# Let's now look at an implementation of a neuron

In [8]:
import random
from graphviz import Digraph
import math

# Reusing the draw function from the previous notebook
def trace(root):
  # builds a set of all nodes and edges in the graph
  nodes, edges = set(), set()
  def build(v):
    if v not in nodes:
      nodes.add(v)
      for child in v._prev:
        edges.add((child, v))
        build(child)
  build(root)
  return nodes, edges

def draw_dot(root):
  dot = Digraph(format='svg', graph_attr={'rankdir':'LR'}) # Left to right graph
  nodes, edges = trace(root)
  for n in nodes:
    uid = str(id(n))
    dot.node(name=uid, label= "{ %s | data %.4f | grad %.4f }" % (n.label, n.data, n.grad), shape='record')  # added grad to the node 

    if n._op: # will work for non empty _op for every node, e.g for e, d, L 
      dot.node(name=uid + n._op, label= n._op ) # creating a node for the operation
      dot.edge(uid + n._op, uid) # connecting the operation (oval) node to the Value [rectangle] node

  for n1, n2 in edges:
    dot.edge(str(id(n1)), str(id(n2)) + n2._op) # connecting the parent to the child with the operation, if there is any

  return dot


# Reusing the value class from the previous notebook
class Value:
    def __init__(self, data, _children=(), _op='', label=''): # _op is empty for leaves
        self.data = data
        self.grad = 0.0
        self._backward = lambda: None # empty function by default to calculate the gradient of the node
        self._prev = set(_children) 
        self._op = _op 
        self.label = label

    def __repr__(self): 
        return f"Value(data={self.data})"
    
    def __add__(self, other): 
        out = Value(self.data + other.data, (self, other), '+') 
        # we want to take out's grad and propagate it to self's grad and other's grad
        # in general, we multiply the local derivative with the derivative which has propagated
        # from the last (rightmost) node
        def _backward():
            self.grad += 1.0 * out.grad # 1 is the local derivative of the addition operation
            other.grad += 1.0 * out.grad # out.grad is the derivative propagated from the last node
        out._backward = _backward

        return out
    
    def __mul__(self, other):
        other = other if isinstance(other, Value) else Value(other)  # if other is not a Value object, convert it to one
        out = Value(self.data * other.data, (self, other), '*') 
        def _backward():
            self.grad += other.data * out.grad # other.data is the local derivative of the multiplication operation
            other.grad += self.data * out.grad # self.data is the local derivative of the multiplication operation
            # out.grad is the derivative propagated from the last node
        out._backward = _backward
        return out
    
    def __rmul__(self, other):
        return self.__mul__(other)  

    def tanh(self): 
        x = self.data
        t = (math.exp(2*x) - 1)/(math.exp(2*x) + 1)
        out = Value(t, (self,), 'tanh') 

        def _backward():
            self.grad += (1 - t**2) * out.grad # 1 - tanh^2(x) is the local derivative of tanh, out.grad is the derivative propagated from the last node
        out._backward = _backward
        return out
    
    def backward(self):
        topo = []
        visited = set()
        def build_topo(v):
            if v not in visited:
                visited.add(v)
                for child in v._prev:
                    build_topo(child)
                topo.append(v)
        build_topo(self)
        self.grad = 1.0
        for v in reversed(topo):
            v._backward()

## Again let's look at the diagram of a mathematical neuron object

![neuron](./neuron.jpeg)

### The task of a single neuron is to do multiply and accumulate.
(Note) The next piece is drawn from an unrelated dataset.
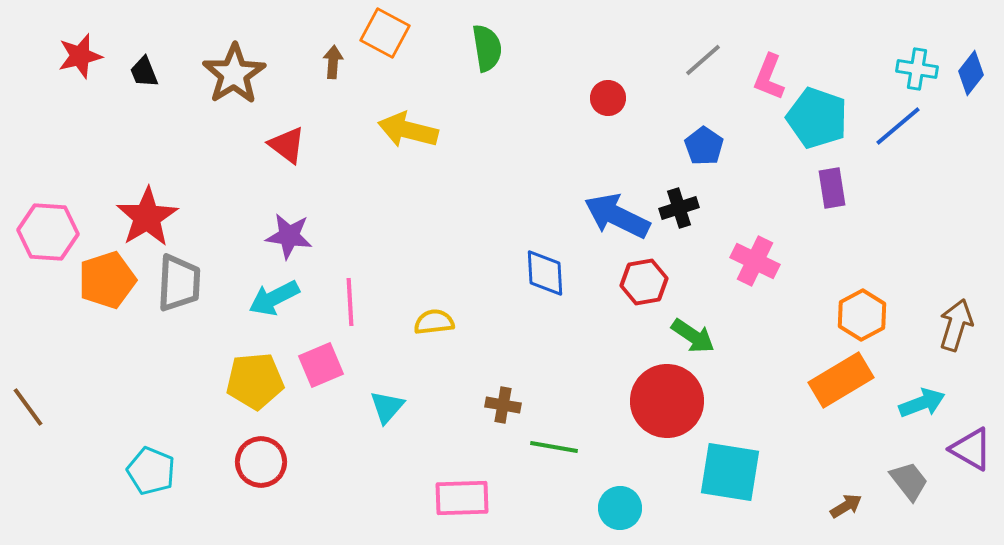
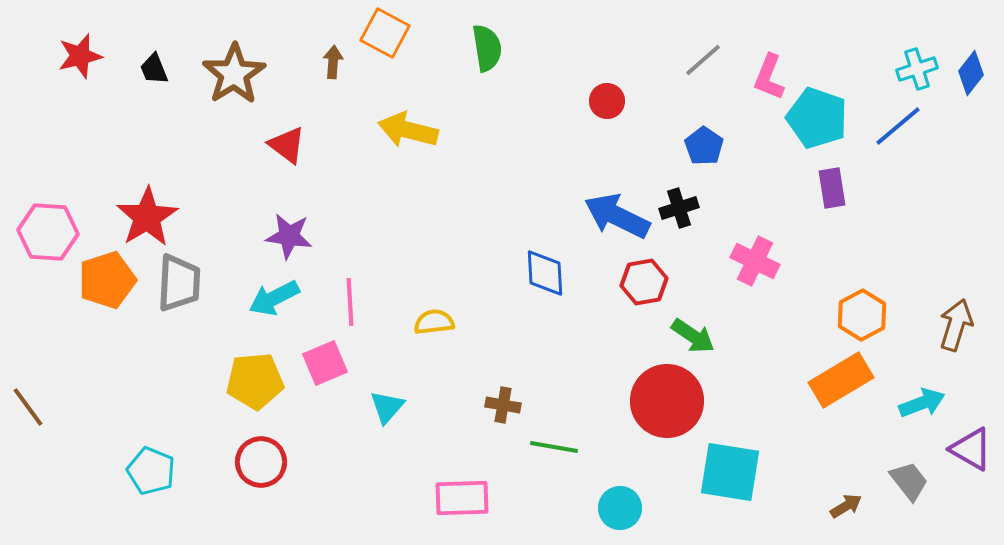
cyan cross at (917, 69): rotated 27 degrees counterclockwise
black trapezoid at (144, 72): moved 10 px right, 3 px up
red circle at (608, 98): moved 1 px left, 3 px down
pink square at (321, 365): moved 4 px right, 2 px up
In other words, it's doing a vector dot product between two vectors. One is the input $x$ and the other is the weights $w$. Then it passes that through an activation function $(\sigma)$ to introduce non linearity.

In other words, if we consider a neuron to be a function $f(x)$, $$f(x) = \sigma(<w|x> + b)= \sigma(\sum_{i}^{n}w_i\cdot x_i + b)$$


Let's now look at it in action

In [11]:
class Neuron:

  def __init__ (self, nin): # nin is the number of inputs to the neuron
    self.w = [Value(random.uniform(-1,1)) for _ in range(nin)] # weights
    self.b = Value(random.uniform(-1,1))

  def __call__(self, x):
    # w*x + b
    act = sum([wi*xi for wi, xi in zip(self.w, x)], self.b)
    out = act.tanh()
    return out
  
x = [2.0, 5.0]
n = Neuron(2)
n(x)

Value(data=0.9867920106715578)

### Great. Now we want to build a neural network. 

A neural network is an example of an $n-\text{partite}$ graph. Neurons are connected to each other in layers. And no two neurons from the same layer have a connection between them. Generally all the neurons from one level are connected to all the other neurons in the next level (though in practice we sometimes delete edges between neurons)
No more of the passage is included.